▸ **What you are asked to do**: Your task is to copy each line of the listing that contains the word "новь".
====
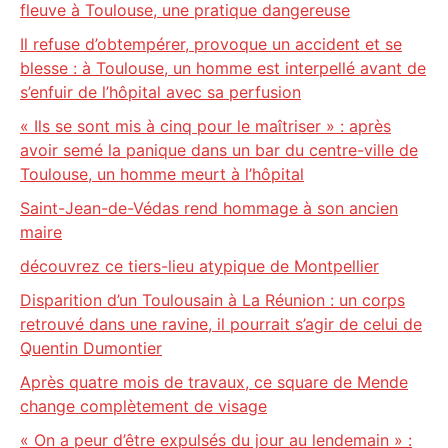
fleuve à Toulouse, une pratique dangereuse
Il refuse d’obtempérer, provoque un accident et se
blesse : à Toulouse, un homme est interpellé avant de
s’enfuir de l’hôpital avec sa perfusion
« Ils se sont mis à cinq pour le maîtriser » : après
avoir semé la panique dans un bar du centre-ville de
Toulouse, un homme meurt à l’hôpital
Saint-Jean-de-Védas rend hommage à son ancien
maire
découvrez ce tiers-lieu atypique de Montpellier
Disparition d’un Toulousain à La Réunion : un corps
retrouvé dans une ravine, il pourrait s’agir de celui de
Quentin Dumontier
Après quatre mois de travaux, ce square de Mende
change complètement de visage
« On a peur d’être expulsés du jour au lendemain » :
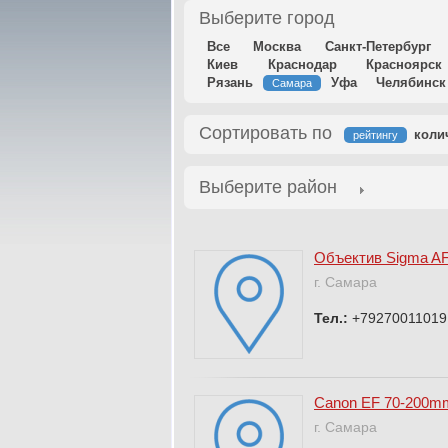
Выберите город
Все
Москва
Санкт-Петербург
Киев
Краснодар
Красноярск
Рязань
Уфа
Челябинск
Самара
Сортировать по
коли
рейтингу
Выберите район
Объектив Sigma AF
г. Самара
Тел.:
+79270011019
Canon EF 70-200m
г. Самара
====
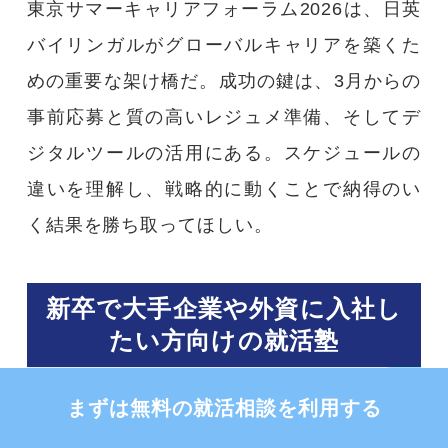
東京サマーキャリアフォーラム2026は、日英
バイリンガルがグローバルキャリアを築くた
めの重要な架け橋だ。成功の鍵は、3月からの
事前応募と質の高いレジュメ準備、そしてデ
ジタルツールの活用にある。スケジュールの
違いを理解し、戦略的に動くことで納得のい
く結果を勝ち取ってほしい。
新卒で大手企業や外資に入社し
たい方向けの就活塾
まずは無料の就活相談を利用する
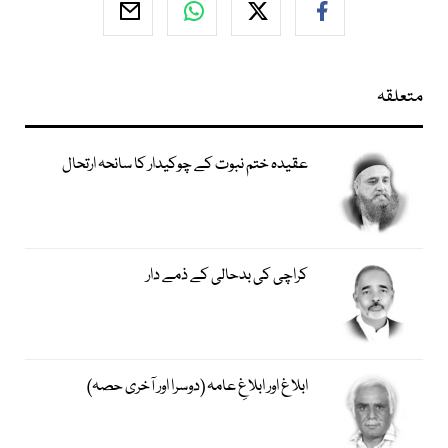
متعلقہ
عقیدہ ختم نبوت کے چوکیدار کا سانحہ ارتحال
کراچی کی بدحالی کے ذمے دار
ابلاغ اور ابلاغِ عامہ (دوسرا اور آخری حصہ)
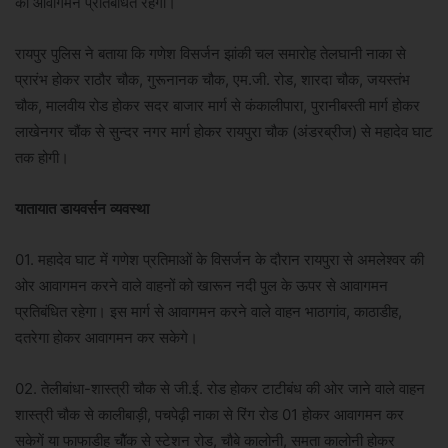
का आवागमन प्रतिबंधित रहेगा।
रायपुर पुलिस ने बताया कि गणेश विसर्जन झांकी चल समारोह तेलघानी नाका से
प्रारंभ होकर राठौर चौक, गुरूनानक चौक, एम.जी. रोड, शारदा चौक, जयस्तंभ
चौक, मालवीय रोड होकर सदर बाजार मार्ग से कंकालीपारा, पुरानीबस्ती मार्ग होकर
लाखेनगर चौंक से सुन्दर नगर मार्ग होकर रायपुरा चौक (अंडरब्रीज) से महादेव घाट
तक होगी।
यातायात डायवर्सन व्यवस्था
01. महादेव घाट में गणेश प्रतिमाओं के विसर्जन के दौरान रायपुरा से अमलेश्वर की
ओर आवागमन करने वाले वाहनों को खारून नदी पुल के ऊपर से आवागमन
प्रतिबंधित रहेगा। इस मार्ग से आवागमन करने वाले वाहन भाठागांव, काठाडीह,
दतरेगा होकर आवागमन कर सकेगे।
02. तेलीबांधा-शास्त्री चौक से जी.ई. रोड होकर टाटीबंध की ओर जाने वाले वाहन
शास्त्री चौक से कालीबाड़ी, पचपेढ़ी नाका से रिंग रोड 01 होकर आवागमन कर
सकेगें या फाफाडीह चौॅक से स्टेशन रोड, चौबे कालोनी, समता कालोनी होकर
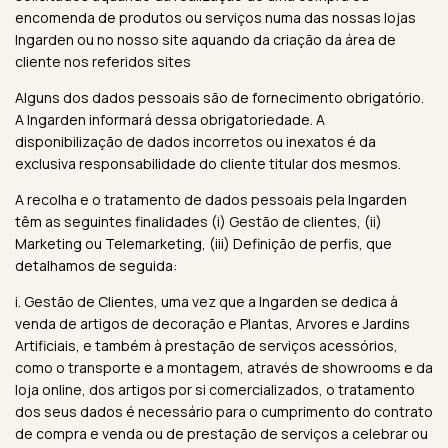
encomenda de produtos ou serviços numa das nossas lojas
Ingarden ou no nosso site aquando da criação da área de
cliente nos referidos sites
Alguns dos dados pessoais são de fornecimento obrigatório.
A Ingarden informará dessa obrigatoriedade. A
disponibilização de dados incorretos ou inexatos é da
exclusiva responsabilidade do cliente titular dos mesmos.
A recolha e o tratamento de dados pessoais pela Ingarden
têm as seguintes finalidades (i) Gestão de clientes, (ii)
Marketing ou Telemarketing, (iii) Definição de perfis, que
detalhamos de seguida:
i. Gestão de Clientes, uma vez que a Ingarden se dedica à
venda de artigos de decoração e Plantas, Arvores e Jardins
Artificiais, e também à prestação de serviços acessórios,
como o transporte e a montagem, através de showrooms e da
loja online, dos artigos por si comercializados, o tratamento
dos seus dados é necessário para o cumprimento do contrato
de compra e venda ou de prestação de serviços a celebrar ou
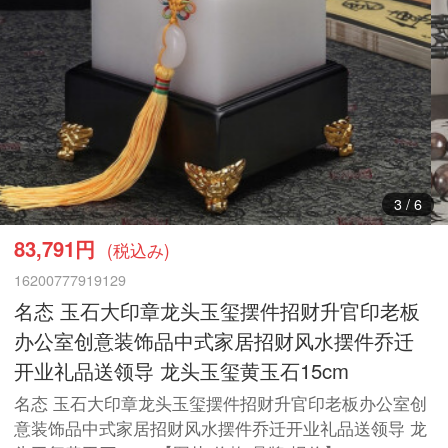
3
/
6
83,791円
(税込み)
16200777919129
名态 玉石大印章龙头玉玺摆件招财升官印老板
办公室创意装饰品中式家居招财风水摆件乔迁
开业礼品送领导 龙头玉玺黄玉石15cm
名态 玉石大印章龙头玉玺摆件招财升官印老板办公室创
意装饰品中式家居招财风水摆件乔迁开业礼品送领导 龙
====
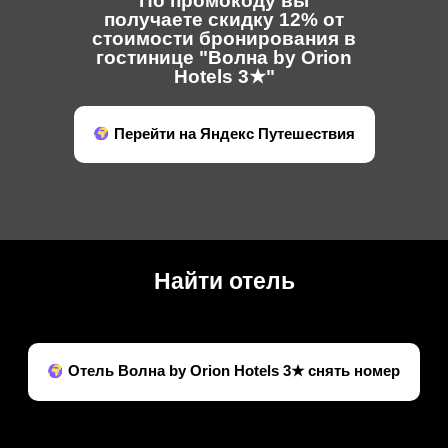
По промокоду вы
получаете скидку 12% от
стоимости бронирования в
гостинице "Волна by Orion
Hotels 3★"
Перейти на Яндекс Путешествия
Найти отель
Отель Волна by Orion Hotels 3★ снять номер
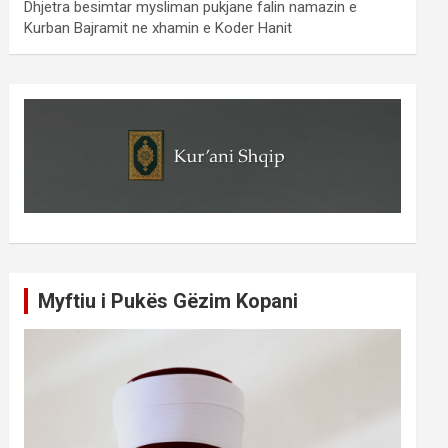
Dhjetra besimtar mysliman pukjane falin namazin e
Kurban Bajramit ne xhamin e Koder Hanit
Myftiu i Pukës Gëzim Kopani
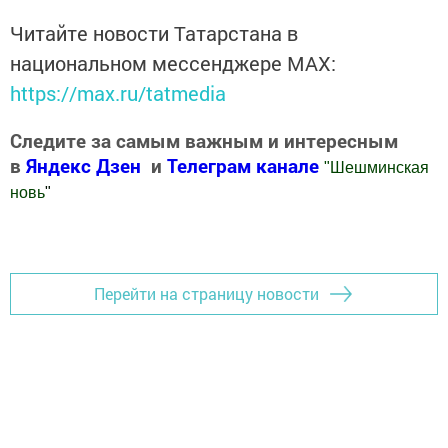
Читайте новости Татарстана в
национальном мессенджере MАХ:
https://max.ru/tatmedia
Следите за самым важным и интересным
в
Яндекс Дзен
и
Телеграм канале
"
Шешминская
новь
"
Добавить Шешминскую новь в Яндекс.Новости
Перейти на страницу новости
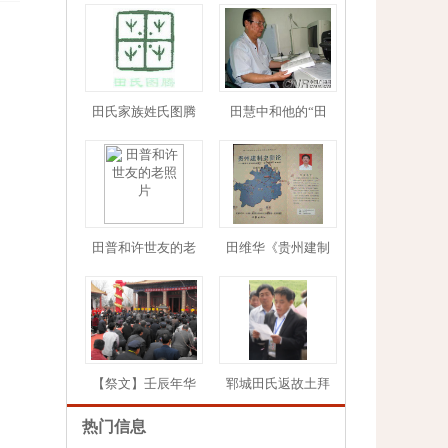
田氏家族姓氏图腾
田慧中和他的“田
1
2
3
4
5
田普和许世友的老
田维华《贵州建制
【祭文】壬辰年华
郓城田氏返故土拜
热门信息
====
▸ **Result of this task**:
новь
Добавить Шешминскую новь в Яндекс.Новости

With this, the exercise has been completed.